Re: [PATCH 4/4] sched/topology: the group balance cpu must be a cpu where the group is installed

From: Peter Zijlstra
Date: Tue Apr 25 2017 - 12:26:56 EST


On Tue, Apr 25, 2017 at 12:56:23PM -0300, Lauro Venancio wrote:

> > Another thing I've been thinking about; I think we can do away with the
> > kzalloc() in build_group_from_child_sched_domain() and use the sdd->sg
> > storage.
> I considered this too. I decided to do not change this because I was not
> sure if the kzalloc() was there for performance reasons. Currently, all
> groups are allocated in the NUMA node they are used.
> If we use sdd->sg storage, we may have groups allocated in one NUMA node
> being used in another node.

Right.. I cannot remember :/

/me once again kicks himself for not writing more comments

It does save a few lines.. and I suspect that if we do this, we could
actually completely get rid of sched_group_capacity, since its now
always the same as the group (again), which should removes more lines
still.

But I'll shelf this patch for now.. we've got enough changes as is.
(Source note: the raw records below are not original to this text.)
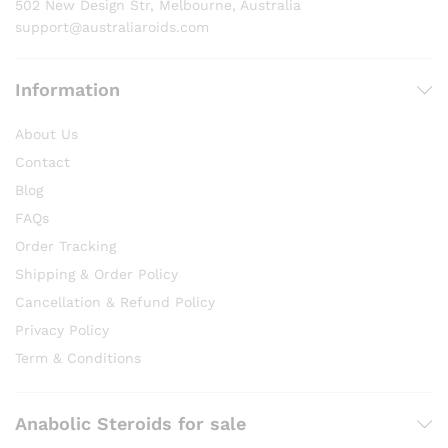
502 New Design Str, Melbourne, Australia
page
support@australiaroids.com
Information
About Us
Contact
Blog
FAQs
Order Tracking
Shipping & Order Policy
Cancellation & Refund Policy
Privacy Policy
Term & Conditions
Anabolic Steroids for sale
I still need to write a changelog for the new #2, which has become ugly
again, because its needs a second sched_domains_tmpmask.

(compile tested only)

---
kernel/sched/topology.c | 76 ++++++++++++++++++------------------------------
1 file changed, 29 insertions(+), 47 deletions(-)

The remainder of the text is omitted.